**PROBLEM STATEMENT:**
In the data below, find each line that contains the word "ovde" and copy it.

**Stored items:**
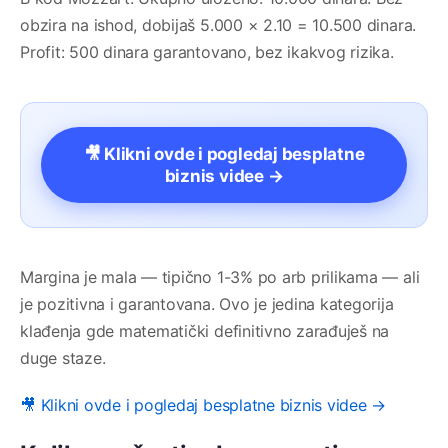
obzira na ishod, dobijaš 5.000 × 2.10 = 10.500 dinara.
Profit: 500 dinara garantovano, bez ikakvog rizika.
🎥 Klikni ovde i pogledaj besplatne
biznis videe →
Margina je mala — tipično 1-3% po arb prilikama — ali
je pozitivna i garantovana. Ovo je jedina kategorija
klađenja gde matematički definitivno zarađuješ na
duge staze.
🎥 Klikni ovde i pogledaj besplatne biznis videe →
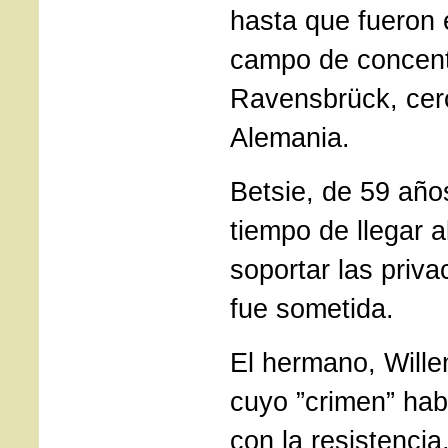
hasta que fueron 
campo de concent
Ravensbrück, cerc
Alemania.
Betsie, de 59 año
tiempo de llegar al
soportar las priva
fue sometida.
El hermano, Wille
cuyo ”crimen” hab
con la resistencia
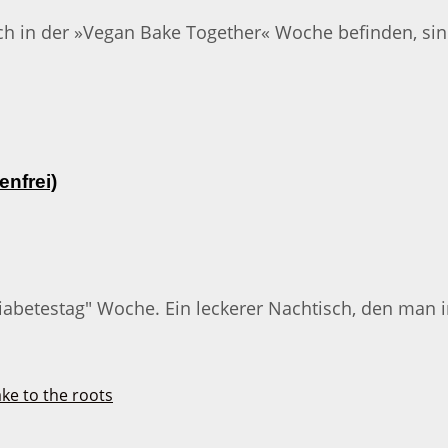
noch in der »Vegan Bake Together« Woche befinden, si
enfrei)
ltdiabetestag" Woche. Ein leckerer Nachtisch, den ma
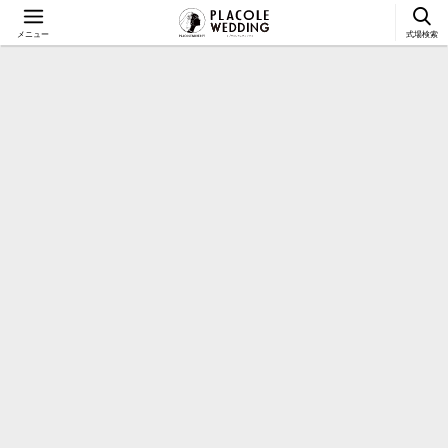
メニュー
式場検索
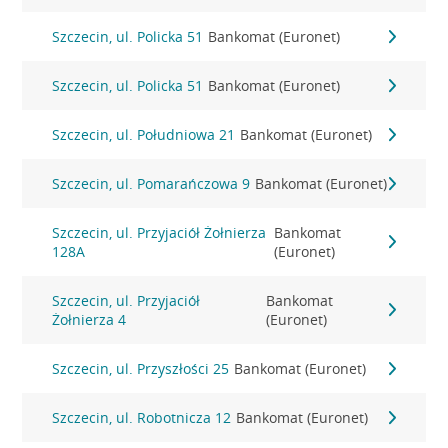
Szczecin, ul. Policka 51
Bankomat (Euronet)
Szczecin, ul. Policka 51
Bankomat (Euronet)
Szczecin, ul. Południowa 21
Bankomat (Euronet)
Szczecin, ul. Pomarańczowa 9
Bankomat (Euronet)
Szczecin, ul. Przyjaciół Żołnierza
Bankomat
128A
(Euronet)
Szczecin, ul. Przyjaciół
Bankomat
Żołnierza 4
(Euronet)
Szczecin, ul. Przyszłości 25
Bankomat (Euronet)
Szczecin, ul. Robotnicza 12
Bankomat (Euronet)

---

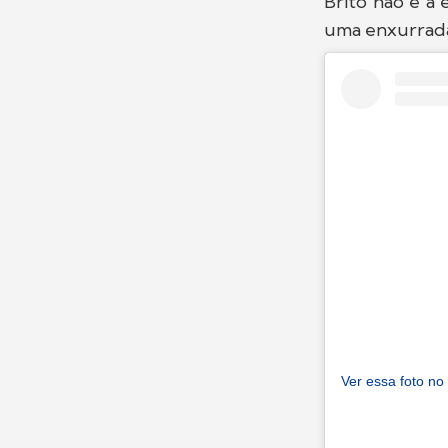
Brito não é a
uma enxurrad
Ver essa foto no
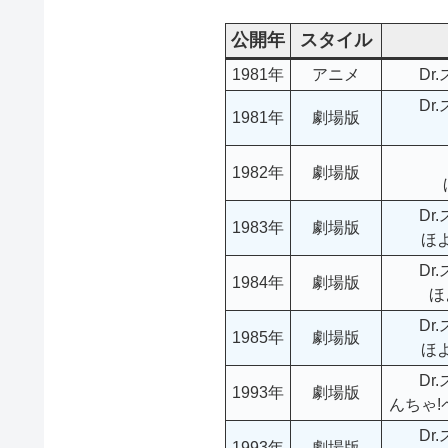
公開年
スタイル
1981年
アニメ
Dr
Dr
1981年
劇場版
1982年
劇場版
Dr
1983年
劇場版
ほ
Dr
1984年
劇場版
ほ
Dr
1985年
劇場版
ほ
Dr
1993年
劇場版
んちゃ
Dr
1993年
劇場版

==

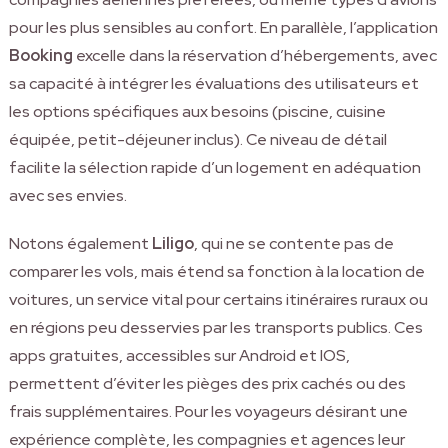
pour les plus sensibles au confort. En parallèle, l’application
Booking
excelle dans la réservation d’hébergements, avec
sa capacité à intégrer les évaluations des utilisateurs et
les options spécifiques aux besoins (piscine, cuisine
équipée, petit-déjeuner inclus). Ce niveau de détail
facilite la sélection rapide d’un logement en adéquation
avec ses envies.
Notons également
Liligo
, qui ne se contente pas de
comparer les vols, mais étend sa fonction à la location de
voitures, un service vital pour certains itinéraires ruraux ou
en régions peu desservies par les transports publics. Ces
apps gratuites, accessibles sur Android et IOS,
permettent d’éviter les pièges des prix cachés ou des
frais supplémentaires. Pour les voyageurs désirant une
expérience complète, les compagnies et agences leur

**EXERCISE RESULT:**
🎥 Klikni ovde i pogledaj besplatne
🎥 Klikni ovde i pogledaj besplatne biznis videe →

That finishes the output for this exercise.